Check if one string is a prefix of another
Asked Answered
H

14

64

I have two strings which I'd like to compare: String and String:. Is there a library function that would return true when passed these two strings, but false for say String and OtherString?

To be precise, I want to know whether one string is a prefix of another.

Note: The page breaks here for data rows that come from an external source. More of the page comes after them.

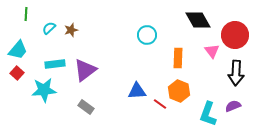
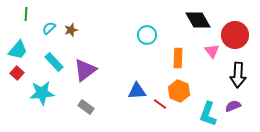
cyan rectangle: moved 1 px left, 2 px up; rotated 54 degrees clockwise
black arrow: moved 2 px right, 2 px down
cyan star: moved 2 px left, 3 px down
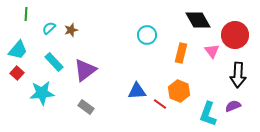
orange rectangle: moved 3 px right, 5 px up; rotated 12 degrees clockwise
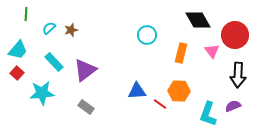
orange hexagon: rotated 20 degrees counterclockwise
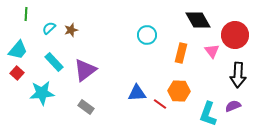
blue triangle: moved 2 px down
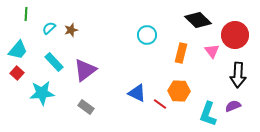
black diamond: rotated 16 degrees counterclockwise
blue triangle: rotated 30 degrees clockwise
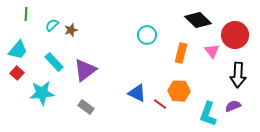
cyan semicircle: moved 3 px right, 3 px up
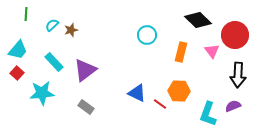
orange rectangle: moved 1 px up
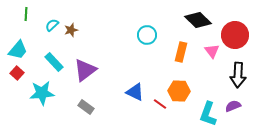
blue triangle: moved 2 px left, 1 px up
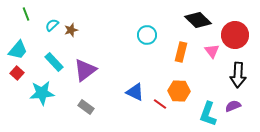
green line: rotated 24 degrees counterclockwise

Heliopolis answered 27/10, 2011 at 9:9 Comment(10)
what about using good old string.compare()?Parlormaid
you mean comparing first N characters?Septal
@Septal That would be ok, would be nice if it did it for me so I didn't need to go through the faff of working out n.Heliopolis
Well, strictly speaking one function which satisfies your requirements is the == operator. ;-)Hammel
@FrerichRaabe: no, it doesn't, he does not want to check whether they are the same, but rather whether they share a prefixPurifoy
@DavidRodríguez-dribeas: As it turns out he doesn't want to check whether they share a prefix, but whether one is a prefix of the other (I got two downvotes for not guessing that).Okeechobee
@BjörnPollex Sorry for the downvotes... some people are just too trigger happy with the downvote, the original question was not clear, and the third comment here seemed to indicate that N was an unknown (while if you are looking for a prefix, it is quite well-known!)Purifoy
@David Rodríguez - dribeas: My tongue-in-cheek response was aimed at the sentence "Is there a library function that would return true when passed these two strings (but false for say String and OtherString)?" in the question. That's why I wrote the smiley at the end. ;-)Hammel
The question was quite clear from the examples before the edit that made it explicit. == does not return true for 'String' and 'String:', "strictly" speaking or otherwise.Chladek
Isn't this a dup of (part of) #1878501 ? The answer to that one is better than any of the ones here so far.Acetyl
N
66

Use std::mismatch. Pass in the shorter string as the first iterator range and the longer as the second iterator range. The return is a pair of iterators, the first is the iterator in the first range and the second, in the second rage. If the first is end of the first range, then you know the the short string is the prefix of the longer string e.g.

std::string foo("foo");
std::string foobar("foobar");

auto res = std::mismatch(foo.begin(), foo.end(), foobar.begin());

if (res.first == foo.end())
{
  // foo is a prefix of foobar.
}
Nalda answered 27/10, 2011 at 9:23 Comment(7)
+1, and this can actually be extended to test share a prefix rather than is a prefix by comparing the result against begin() rather than end (and can get the actual length of the common prefix too, by substracting)Purifoy
+1, but This is dangerous if the second string is shorter because you would iterate past its end. it is therefore needed to check that foo.size() <= foobar.size().Dumas
@Benoit, yip; the thing that bemuses me is that they could have so easily accepted an end for the second iterator and save us having to do the check before...Nalda
maybe because it sometimes happen that you compare distinct containers, you know that the first one is shorter than the second one for sure, but computing the size or an end iterator in the second container would be time-consuming.Dumas
This is neat, but James Kanze's solution of using std::equal is simpler.Nasa
@Dumas Note, I think your concern regarding size has been addressed in C++14. See comments on Return Value for mismatch.Fining
No need for mismatch() on iterators, just use compare().Agbogla
K
28

This is both efficient and convenient:

str.compare(0, pre.size(), pre) == 0

compare is fast because it uses the fast traits::compare method and doesn't have to copy any data.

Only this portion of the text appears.